Micromolar chemical imaging by high-energy low-photodamage Coherent Anti-stokes Raman Scattering (HELP-CARS)

Coherent anti-Stokes Raman scattering (CARS) microscopy offers label-free chemical imaging capabilities, but its performance is constrained by small Raman scattering cross-section, strong non-resonant background (NRB), and limited signal-to-noise ratio (SNR). Here, we introduce a high-energy, low-photodamage CARS (HELP-CARS) platform designed to overcome these physical limitations. By employing a 1-MHz non-collinear optical parametric amplifier (NOPA) with extensive pulse chirping, HELP-CARS increases the coherent Raman excitation efficiency by ~300 times and improves the signal-to-nonresonant background ratio by 11 times, while inducing negligible damage during live cell imaging. Furthermore, to remove non-independent noise and physically entangled non-resonant background, we incorporate self-supervised deep-learning denoising and background removal based on the Kramers-Kronig relationship, yielding sensitivity improvement by an additional order of magnitude. Together, these advances provide a micromolar imaging sensitivity (160 uM for Dimethyl sulfoxide-d6) corresponding to 1000 molecules in the focal volume. Such high sensitivity enables high-fidelity chemical imaging in both fingerprint and silent windows. Hyperspectral HELP-CARS imaging of deuterated fatty acids allowed first observation of chemical separation with single lipid droplet. Together, HELP-CARS offers a powerful and generalizable approach for ultrasensitive and quantitative vibrational imaging of biological systems.

💡 Research Summary

Coherent anti‑Stokes Raman scattering (CARS) microscopy provides label‑free chemical contrast but suffers from intrinsically weak Raman cross‑sections, a strong non‑resonant background (NRB), and limited signal‑to‑noise ratio (SNR). In this work the authors introduce HELP‑CARS (High‑Energy Low‑Photodamage CARS), a platform that simultaneously tackles all three limitations. The core of the system is a 1 MHz non‑collinear optical parametric amplifier (NOPA) that delivers synchronized pump (650–900 nm) and Stokes (fixed at 1045 nm) beams. By stretching the femtosecond pump to ~30 ps and the Stokes to ~5 ps, the temporal overlap is optimized, suppressing NRB by a factor of 11 relative to a conventional 80 MHz OPO‑based CARS system. Because the NOPA operates at a much lower repetition rate, the peak power is increased ~80‑fold for the same average power, which translates into a ~300‑fold boost in coherent Raman excitation efficiency.
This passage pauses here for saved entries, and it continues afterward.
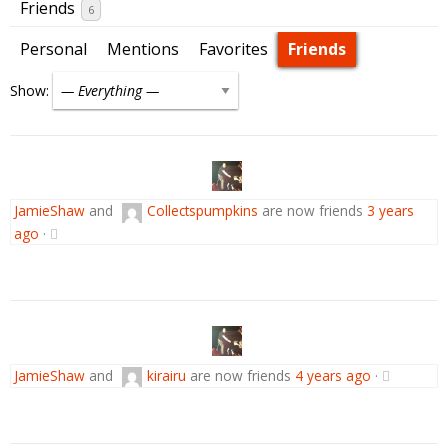
Friends
6
Personal
Mentions
Favorites
Friends
Show:
JamieShaw
and
Collectspumpkins
are now friends
3 years
ago
·
JamieShaw
and
kirairu
are now friends
4 years ago
·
The authors quantify the performance gains both theoretically and experimentally. Calculations predict a 172‑fold increase in photon yield for NOPA‑CARS over OPO‑SRS; measurements show a ~300‑fold increase, confirming the model. However, the lower repetition rate also introduces pulse‑to‑pulse intensity fluctuations, producing non‑independent, non‑identically distributed (non‑i.i.d.) noise that limits the practical SNR. To overcome this, the team develops SPEND (Self‑Permutation Noise2Noise Denoiser), a self‑supervised deep‑learning framework that learns and removes structured spatial and spectral noise without ground‑truth data. Combined with Kramers‑Kronig (KK) background retrieval, SPEND improves the effective SNR by an additional order of magnitude.
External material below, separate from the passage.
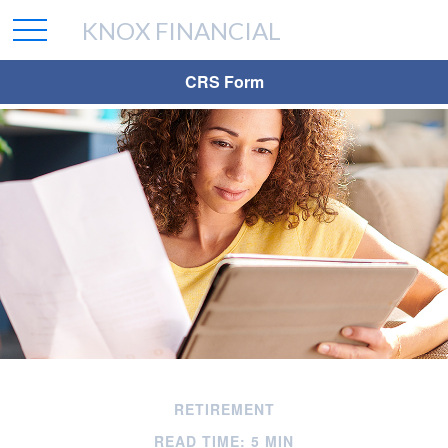
KNOX FINANCIAL
CRS Form
RETIREMENT
READ TIME: 5 MIN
With hardware and algorithmic enhancements together, HELP‑CARS achieves a limit of detection (LoD) of 160 µM for dimethyl‑sulfoxide‑d₆, corresponding to roughly 1 000 molecules in the focal volume—an improvement of ~30× over OPO‑SRS and ~7× fewer molecules than OPO‑CARS. The system also benefits from the inherently higher spatial and axial resolution of CARS, halving the excitation volume compared with SRS and further reducing the number of molecules required for detection.

Biological relevance is demonstrated through live‑cell imaging. Using pump and Stokes powers of 70 mW and 50 mW respectively, cells imaged at the C‑H stretch (2850 cm⁻¹) for six minutes show no measurable photodamage: average intensity, cell motility, and viability remain unchanged. Moreover, hyperspectral imaging of deuterated fatty acids reveals chemical segregation within a single lipid droplet, providing the first direct observation of intra‑droplet compositional heterogeneity using CARS.

In summary, HELP‑CARS integrates a high‑energy low‑repetition‑rate laser source, extensive pulse chirping, and advanced self‑supervised deep‑learning denoising to deliver micromolar‑level, quantitative vibrational imaging with negligible photodamage. The approach offers a generalizable pathway to ultrasensitive, high‑resolution, label‑free chemical imaging across both fingerprint and silent Raman windows, positioning HELP‑CARS as a powerful tool for a wide range of biomedical and materials‑science applications.